Five minutes later, my heart and my head still at war with each other, I was alone in the virtually empty park with my brand-new best friend. Watching Steve's Jeep blend into the smoggy haze of the avenue made me feel like half of me had just disappeared into another dimension.
"So that's that," I declared finally, turning back and taking a deep breath. I had to find Sarah before something else truly horrible happened to her. And the one thing I was determined to do was keep Steve as safely distant from my search as I could, even though it meant I was going to be terribly lonely for the next few days. "When can we leave?"
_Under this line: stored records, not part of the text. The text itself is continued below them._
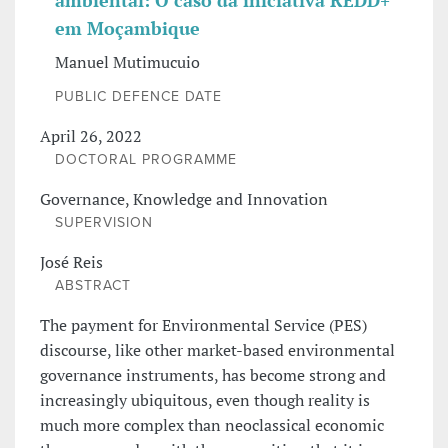
ambiental: O caso da iniciativa REDD+
em Moçambique
Manuel Mutimucuio
PUBLIC DEFENCE DATE
April 26, 2022
DOCTORAL PROGRAMME
Governance, Knowledge and Innovation
SUPERVISION
José Reis
ABSTRACT
The payment for Environmental Service (PES)
discourse, like other market-based environmental
governance instruments, has become strong and
increasingly ubiquitous, even though reality is
much more complex than neoclassical economic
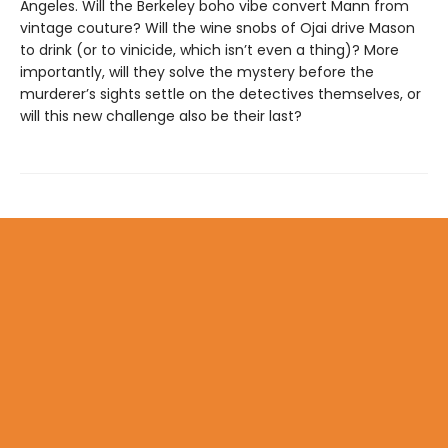
Angeles. Will the Berkeley boho vibe convert Mann from
vintage couture? Will the wine snobs of Ojai drive Mason
to drink (or to vinicide, which isn’t even a thing)? More
importantly, will they solve the mystery before the
murderer’s sights settle on the detectives themselves, or
will this new challenge also be their last?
"Hey, get real." Dupre choked, whirling around. "We can't go today. Case you hadn't noticed, there's a storm coming. If you really want to go . . . and I mean really want to, then maybe in a day or so. Preferably when Steve—"
"I don't want to drag him into this," I said evenly. Truthfully, I was sounding braver than I felt. But then I remembered once going down into the four-hundred-year-old subterranean harem quarters of the Red Fort in Agra, seemingly miles underground and pitch black, with nothing but a flashlight, surrounded by screaming bats and knee-deep in guano, for no better reason than I was determined to see how the women there once lived. So how much scarier could this be?
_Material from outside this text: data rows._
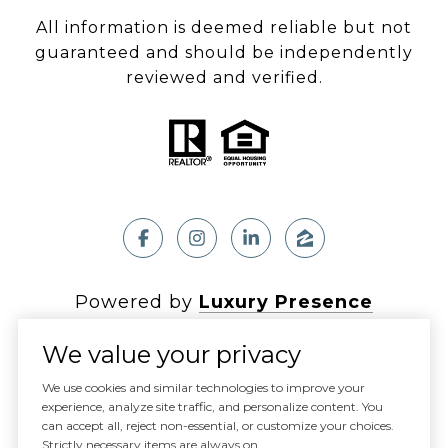
All information is deemed reliable but not
guaranteed and should be independently
reviewed and verified.
Powered by
Luxury Presence
We value your privacy
We use cookies and similar technologies to improve your
experience, analyze site traffic, and personalize content. You
Copyright ©
2026
can accept all, reject non-essential, or customize your choices.
|
Privacy Policy
Strictly necessary items are always on.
"Well, I say no way," Dupre told me. "Not today. Correction, make that no fucking way." He had removed his aviator shades and was cleaning them with a dirty hanky. "Besides, I don't think you have any business going up there in the first place. If you're not scared shitless, you ought to be."
"Alan, I think you 're the one who's afraid to go."
He almost reached for another cigarette, but then stopped himself. "I will definitely plead guilty to a deep-seated disquiet about the people who rule this placid paradise. But if it'll square things with Steve, then I'll take you up to have a quick look, for my sins. But it's got to be after the weather clears."
I finally realized he was already thinking about his next loan. Steve, beware.